PROBLEM STATEMENT. Among the entries below, only the lines starting at the one with "Autohaus Dresden" and ending at the one with "contenido de la semana", both included, are to be printed exactly.

☆ ☆ ☆

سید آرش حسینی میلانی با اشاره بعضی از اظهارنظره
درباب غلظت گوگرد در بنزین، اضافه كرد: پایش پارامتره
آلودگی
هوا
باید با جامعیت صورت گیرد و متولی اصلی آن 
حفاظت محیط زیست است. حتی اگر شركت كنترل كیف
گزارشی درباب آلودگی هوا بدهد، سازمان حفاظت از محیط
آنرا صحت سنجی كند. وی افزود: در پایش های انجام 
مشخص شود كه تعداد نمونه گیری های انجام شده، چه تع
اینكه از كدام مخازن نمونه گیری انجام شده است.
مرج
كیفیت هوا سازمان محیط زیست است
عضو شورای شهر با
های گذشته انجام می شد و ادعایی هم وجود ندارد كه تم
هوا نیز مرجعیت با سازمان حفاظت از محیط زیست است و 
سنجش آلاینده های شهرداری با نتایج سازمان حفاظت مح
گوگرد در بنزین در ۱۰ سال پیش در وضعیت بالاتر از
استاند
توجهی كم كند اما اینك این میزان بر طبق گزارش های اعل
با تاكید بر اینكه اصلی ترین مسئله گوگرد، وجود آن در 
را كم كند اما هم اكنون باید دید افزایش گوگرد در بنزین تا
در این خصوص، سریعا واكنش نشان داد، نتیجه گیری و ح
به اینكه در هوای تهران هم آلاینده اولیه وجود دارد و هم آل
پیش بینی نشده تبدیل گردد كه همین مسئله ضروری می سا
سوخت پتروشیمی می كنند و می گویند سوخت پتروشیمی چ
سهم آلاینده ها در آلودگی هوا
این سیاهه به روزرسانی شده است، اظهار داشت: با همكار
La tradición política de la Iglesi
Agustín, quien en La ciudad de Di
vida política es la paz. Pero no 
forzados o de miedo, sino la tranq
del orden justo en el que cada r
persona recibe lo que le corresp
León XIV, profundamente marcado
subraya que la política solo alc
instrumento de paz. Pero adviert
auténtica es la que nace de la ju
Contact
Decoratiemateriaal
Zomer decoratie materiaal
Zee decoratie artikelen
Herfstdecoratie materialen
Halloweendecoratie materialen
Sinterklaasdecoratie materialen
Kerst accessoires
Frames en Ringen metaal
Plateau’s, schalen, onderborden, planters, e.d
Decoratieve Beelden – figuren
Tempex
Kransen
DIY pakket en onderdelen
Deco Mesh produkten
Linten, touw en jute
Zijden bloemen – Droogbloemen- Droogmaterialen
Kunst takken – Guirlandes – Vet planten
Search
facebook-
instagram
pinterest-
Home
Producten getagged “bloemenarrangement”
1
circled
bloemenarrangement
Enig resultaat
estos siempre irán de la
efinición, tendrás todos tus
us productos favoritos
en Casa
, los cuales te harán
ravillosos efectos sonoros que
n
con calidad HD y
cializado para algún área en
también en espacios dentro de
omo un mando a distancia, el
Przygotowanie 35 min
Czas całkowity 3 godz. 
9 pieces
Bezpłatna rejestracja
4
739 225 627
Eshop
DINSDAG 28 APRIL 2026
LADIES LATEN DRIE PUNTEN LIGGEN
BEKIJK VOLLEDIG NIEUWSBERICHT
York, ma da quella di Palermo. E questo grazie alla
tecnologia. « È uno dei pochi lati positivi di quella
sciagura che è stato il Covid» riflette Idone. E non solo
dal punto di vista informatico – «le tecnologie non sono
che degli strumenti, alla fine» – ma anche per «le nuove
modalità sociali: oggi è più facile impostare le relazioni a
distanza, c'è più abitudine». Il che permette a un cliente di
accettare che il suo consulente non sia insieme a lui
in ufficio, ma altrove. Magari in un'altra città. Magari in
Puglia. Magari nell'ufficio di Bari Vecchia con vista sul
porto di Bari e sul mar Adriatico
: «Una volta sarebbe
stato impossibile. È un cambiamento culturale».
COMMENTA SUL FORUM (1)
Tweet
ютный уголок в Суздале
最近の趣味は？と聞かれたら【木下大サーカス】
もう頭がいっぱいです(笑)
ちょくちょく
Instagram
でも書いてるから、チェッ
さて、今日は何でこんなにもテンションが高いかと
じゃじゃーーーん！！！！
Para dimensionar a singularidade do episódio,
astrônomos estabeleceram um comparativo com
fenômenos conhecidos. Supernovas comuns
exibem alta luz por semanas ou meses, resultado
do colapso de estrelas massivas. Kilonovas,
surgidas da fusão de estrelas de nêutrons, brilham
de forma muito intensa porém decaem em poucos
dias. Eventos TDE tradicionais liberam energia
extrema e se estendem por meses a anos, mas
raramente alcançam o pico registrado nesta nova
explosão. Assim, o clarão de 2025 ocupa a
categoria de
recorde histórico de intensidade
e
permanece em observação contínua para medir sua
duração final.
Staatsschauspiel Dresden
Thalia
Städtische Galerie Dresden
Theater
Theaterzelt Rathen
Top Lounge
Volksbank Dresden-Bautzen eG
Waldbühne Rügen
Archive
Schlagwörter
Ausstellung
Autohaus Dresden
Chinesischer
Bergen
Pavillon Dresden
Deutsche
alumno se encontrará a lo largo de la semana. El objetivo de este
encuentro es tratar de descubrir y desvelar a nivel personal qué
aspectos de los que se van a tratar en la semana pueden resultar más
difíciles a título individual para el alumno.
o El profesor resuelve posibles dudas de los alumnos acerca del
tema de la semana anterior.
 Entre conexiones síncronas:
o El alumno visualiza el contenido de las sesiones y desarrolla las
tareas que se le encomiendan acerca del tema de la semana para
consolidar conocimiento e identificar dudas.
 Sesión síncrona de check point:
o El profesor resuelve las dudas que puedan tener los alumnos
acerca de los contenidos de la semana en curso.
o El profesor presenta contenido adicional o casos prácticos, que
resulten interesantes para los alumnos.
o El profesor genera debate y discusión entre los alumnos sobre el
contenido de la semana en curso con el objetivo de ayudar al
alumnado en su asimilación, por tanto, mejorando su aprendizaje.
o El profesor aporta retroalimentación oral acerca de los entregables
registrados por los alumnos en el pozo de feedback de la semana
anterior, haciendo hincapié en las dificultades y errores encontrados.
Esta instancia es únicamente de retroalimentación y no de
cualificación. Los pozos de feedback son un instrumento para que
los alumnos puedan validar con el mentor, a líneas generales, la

☆ ☆ ☆

RESPONSE.
Autohaus Dresden
Chinesischer
Bergen
Pavillon Dresden
Deutsche
alumno se encontrará a lo largo de la semana. El objetivo de este
encuentro es tratar de descubrir y desvelar a nivel personal qué
aspectos de los que se van a tratar en la semana pueden resultar más
difíciles a título individual para el alumno.
o El profesor resuelve posibles dudas de los alumnos acerca del
tema de la semana anterior.
 Entre conexiones síncronas:
o El alumno visualiza el contenido de las sesiones y desarrolla las
tareas que se le encomiendan acerca del tema de la semana para
consolidar conocimiento e identificar dudas.
 Sesión síncrona de check point:
o El profesor resuelve las dudas que puedan tener los alumnos
acerca de los contenidos de la semana en curso.
o El profesor presenta contenido adicional o casos prácticos, que
resulten interesantes para los alumnos.
o El profesor genera debate y discusión entre los alumnos sobre el
contenido de la semana en curso con el objetivo de ayudar al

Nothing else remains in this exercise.